Damn bad ad." College Park is a playing field used for cricket matches in the
southeastern corner of the campus. Bicycle races were held
there, including a half-mile handicap on 16 June 1904 which
the poster by the park's entrance is clearly advertising. The
poster seems to be horseshoe-shaped, echoing the look of a
rider wrapped around his bicycle like a big fish bent double
in a cooking pot. The resulting sense of discomfort is
intensified by allusion to the song Johnny, I Hardly Knew
Ye, in which a soldier's mangled body is similarly
The song, an old one with many verses and many variations, is sung to the same tune as the much more hopeful American Civil War anthem When Johnny Comes Marching Home. Probably written in Ireland some time around 1800, it was popular in the UK in the 19th and early 20th centuries and lives on today in performances by the Clancy Brothers and the Dropkick Murphys. The verses are sung by a young Irish woman whose lover ran off to join the army after the birth of their child. Now he is back from Ceylon, horribly disfigured, and she welcomes his return in an Irish spirit of black gallows humor. One verse ends by remarking that "Like a cod, you're doubled up head and tail, / Och! Johnny, I hardly knew ye!" The next one is even harsher:
You haven't an arm and you haven't a leg,
You haven't an arm and you haven't a leg.

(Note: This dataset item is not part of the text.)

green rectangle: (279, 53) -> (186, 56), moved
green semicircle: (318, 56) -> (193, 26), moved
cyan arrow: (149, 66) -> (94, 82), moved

You're an eyeless, boneless, chickenless egg,
You'd have to be put in a bowl to beg.
Och! Johnny, I hardly knew ye!
Zack Bowen notes that the thought of the soldier's mutilated body being "put in a bowl to beg" (unquoted in the novel, and in the recording linked here he is merely put "with" a bowl) anticipates a scene that Bloom imagines in the chapter's final paragraph: "He foresaw his pale body reclined in it at full, naked, in a womb of warmth, oiled by scented melting soap, softly laved." Bloom's image is far more comfortable. He returns to the womb, Bowen remarks, "not as the fetus bicycler but as the great seed bearer and the father of his race." Together the images of a cod in a pot and a body in a bathtub complete a long series of such images in Lotus Eaters: bowls, cups, pots, bags, jars, tubs, and church fonts. Unlike the cycling ad, most of them promise comfort and satisfaction.